"Dans la confusion de notre époque quand une centaine de voix contradictoires prétend parler au nom de l'Orthodoxie, il est essentiel de savoir à qui l'on peut faire confiance. Il ne suffit pas de prétendre parler au nom de l'Orthodoxie patristique, il faut être dans la pure tradition des saints Pères ... "
Père Seraphim (Rose) de bienheureuse mémoire

mardi 3 mai 2011

Renaissance Pascale au Monastère d'Optina



Ce qui suit est un article des chroniques du monastère d'Optina par le hiéromartyr Basile [Vasily](Roslyakov), sur Pâques durant les années de  reconstruction du monastère au début des années 1990. Les moines portaient le poids de mauvaises conditions de vie, et de la reconstruction interminable des bâtiments du monastère qui avaient été réduits en ruines pendant la période du communisme en Russie.
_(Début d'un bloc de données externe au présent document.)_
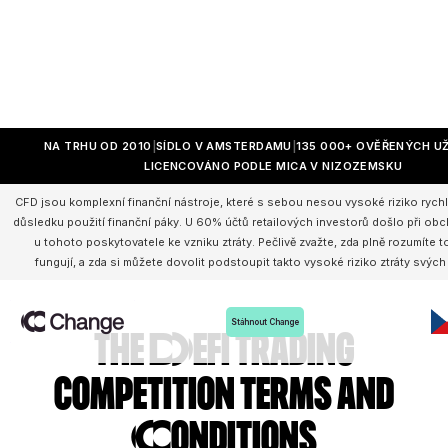
NA TRHU OD 2010
SÍDLO V AMSTERDAMU
135 000+ OVĚŘENÝCH U
LICENCOVÁNO PODLE MICA V NIZOZEMSKU
CFD jsou komplexní finanční nástroje, které s sebou nesou vysoké riziko rychl
důsledku použití finanční páky. U 60% účtů retailových investorů došlo při o
u tohoto poskytovatele ke vzniku ztráty. Pečlivě zvažte, zda plně rozumíte 
fungují, a zda si můžete dovolit podstoupit takto vysoké riziko ztráty svých
Stáhnout Change
The DeFi trading
competition Terms and
Conditions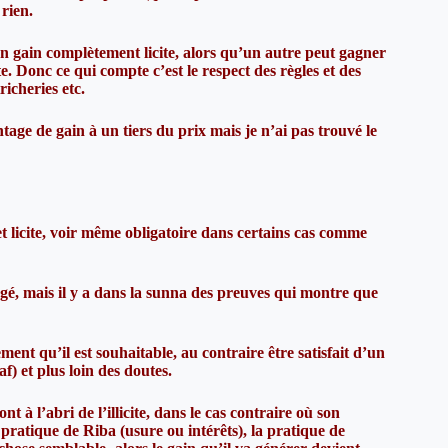
 rien.
 gain complètement licite, alors qu’un autre peut gagner
te. Donc ce qui compte c’est le respect des règles et des
icheries etc.
ntage de gain à un tiers du prix mais je n’ai pas trouvé le
t licite, voir même obligatoire dans certains cas comme
angé, mais il y a dans la sunna des preuves qui montre que
ement qu’il est souhaitable, au contraire être satisfait d’un
f) et plus loin des doutes.
 à l’abri de l’illicite, dans le cas contraire où son
pratique de Riba (usure ou intérêts), la pratique de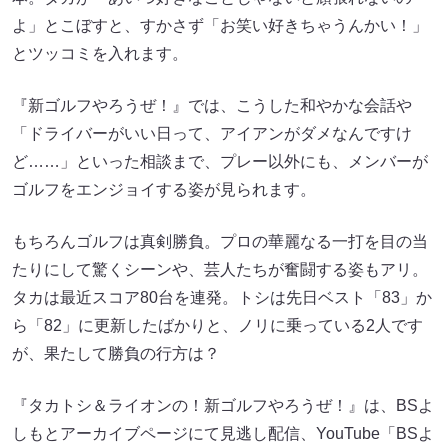
よ」とこぼすと、すかさず「お笑い好きちゃうんかい！」
とツッコミを入れます。
『新ゴルフやろうぜ！』では、こうした和やかな会話や
「ドライバーがいい日って、アイアンがダメなんですけ
ど……」といった相談まで、プレー以外にも、メンバーが
ゴルフをエンジョイする姿が見られます。
もちろんゴルフは真剣勝負。プロの華麗なる一打を目の当
たりにして驚くシーンや、芸人たちが奮闘する姿もアリ。
タカは最近スコア80台を連発。トシは先日ベスト「83」か
ら「82」に更新したばかりと、ノリに乗っている2人です
が、果たして勝負の行方は？
『タカトシ＆ライオンの！新ゴルフやろうぜ！』は、BSよ
しもとアーカイブページにて見逃し配信、YouTube「BSよ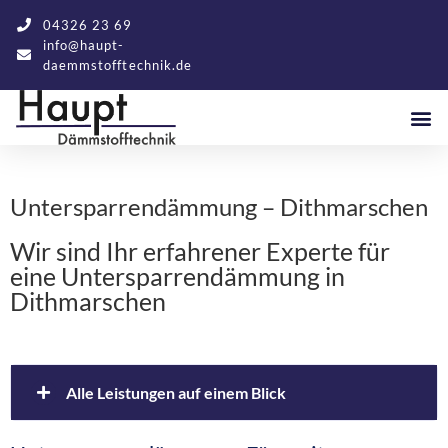
04326 23 69
info@haupt-
daemmstofftechnik.de
Untersparrendämmung – Dithmarschen
Wir sind Ihr erfahrener Experte für
eine Untersparrendämmung in
Dithmarschen
Alle Leistungen auf einem Blick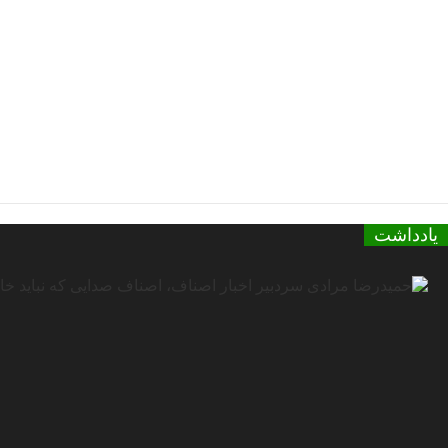
یادداشت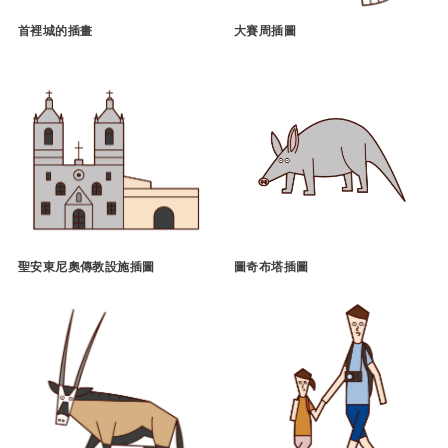
首裡城的插畫
大賽周插圖
聖安東尼奧傳教設施插圖
圖奇布塔插圖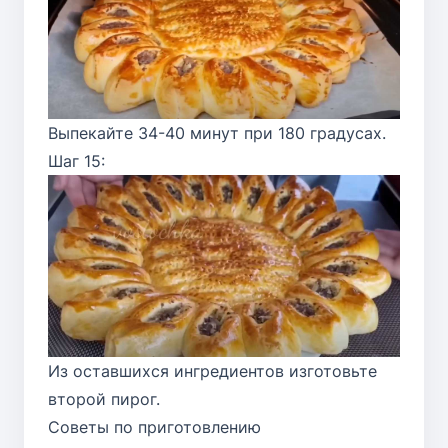
Выпекайте 34-40 минут при 180 градусах.
Шаг 15:
Из оставшихся ингредиентов изготовьте
второй пирог.
Советы по приготовлению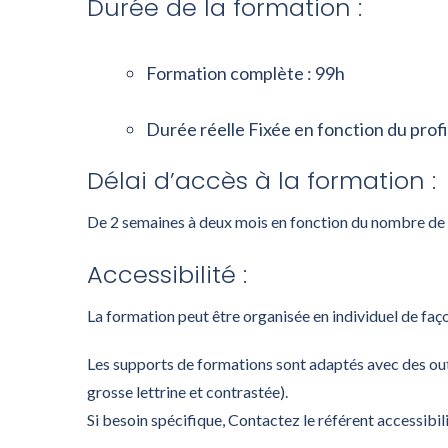
Durée de la formation :
Formation complète : 99h
Durée réelle Fixée en fonction du profi
Délai d’accès à la formation :
De 2 semaines à deux mois en fonction du nombre de p
Accessibilité :
La formation peut être organisée en individuel de faç
Les supports de formations sont adaptés avec des outi
grosse lettrine et contrastée).
Si besoin spécifique, Contactez le référent accessibil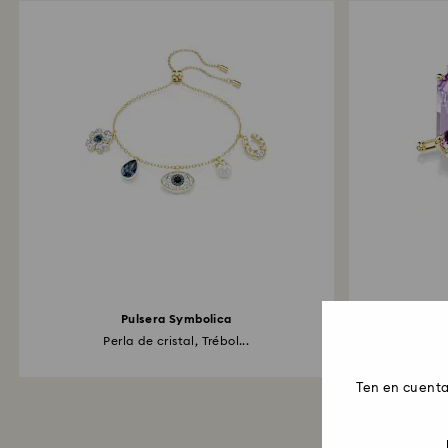
Pulsera Symbolica
Perla de cristal, Trébol...
Tal
Ten en cuenta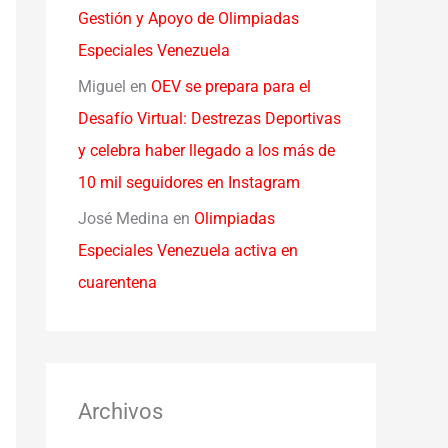
Gestión y Apoyo de Olimpiadas
Especiales Venezuela
Miguel
en
OEV se prepara para el
Desafío Virtual: Destrezas Deportivas
y celebra haber llegado a los más de
10 mil seguidores en Instagram
José Medina
en
Olimpiadas
Especiales Venezuela activa en
cuarentena
Archivos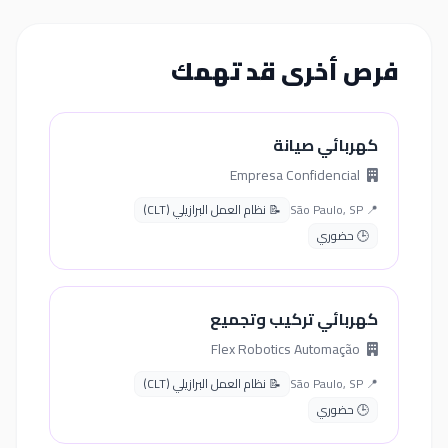
فرص أخرى قد تهمك
كهربائي صيانة
Empresa Confidencial
📍 São Paulo, SP
📝 نظام العمل البرازيلي (CLT)
🕒 حضوري
كهربائي تركيب وتجميع
Flex Robotics Automação
📍 São Paulo, SP
📝 نظام العمل البرازيلي (CLT)
🕒 حضوري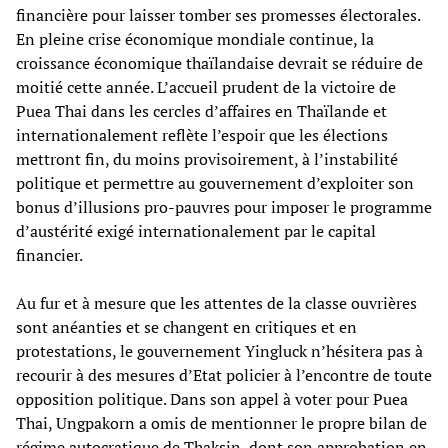
financière pour laisser tomber ses promesses électorales.
En pleine crise économique mondiale continue, la
croissance économique thaïlandaise devrait se réduire de
moitié cette année. L’accueil prudent de la victoire de
Puea Thai dans les cercles d’affaires en Thaïlande et
internationalement reflète l’espoir que les élections
mettront fin, du moins provisoirement, à l’instabilité
politique et permettre au gouvernement d’exploiter son
bonus d’illusions pro-pauvres pour imposer le programme
d’austérité exigé internationalement par le capital
financier.
Au fur et à mesure que les attentes de la classe ouvrières
sont anéanties et se changent en critiques et en
protestations, le gouvernement Yingluck n’hésitera pas à
recourir à des mesures d’Etat policier à l’encontre de toute
opposition politique. Dans son appel à voter pour Puea
Thai, Ungpakorn a omis de mentionner le propre bilan de
régime autocratique de Thaksin, dont son approbation en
Père Basile, qui est mort des mains d'un meurtrier sataniste le matin de Pâques en 1993, a écrit cet essai pendant son temps comme chroniqueur du monastère. Le futur martyr aimait la fête des fêtes [Pâques] de toute son âme; quand on lui a demandé à son premier repas pascal après qu'il ait reçu le baptême à Moscou ce qu'il voulait plus que tout autre, il a répondu qu'il voulait "mourir à Pâques."

Cet extrait est tiré du livre, 

Thou Hast Proved Me, O God, and Knowest

 (La vie du hiéromoine Basile).
* * *
En parlant aujourd'hui du monastère d'Optina, nous pouvons utiliser le mot "renaissance". Que les gens parlent du passé glorieux du monastère, raisonnent sur son actualité, ou prophétisent au sujet de son avenir, ce mot est utilisé partout et en tout, secrètement ou ouvertement. Il est un symbole, un signe qui indique la direction de l'écoulement du temps, il détermine le plus fidèlement l'essence du désir d'aujourd'hui, dans lequel le temporaire et l'éternel sont joints, touchant les plans de l'humanité et les jugements de Dieu.

Vraiment, le monastère d'Optina "est en train de naître d'en haut", naissant de la miséricorde de Dieu et des prières hardies des saints Pères d'Optina. Mais il acquiert sa vie non pas comme un enfant irrationnel, mais comme Lazare mort les quatre jours, incarnant le sens unifié, qui place la renaissance près de la résurrection.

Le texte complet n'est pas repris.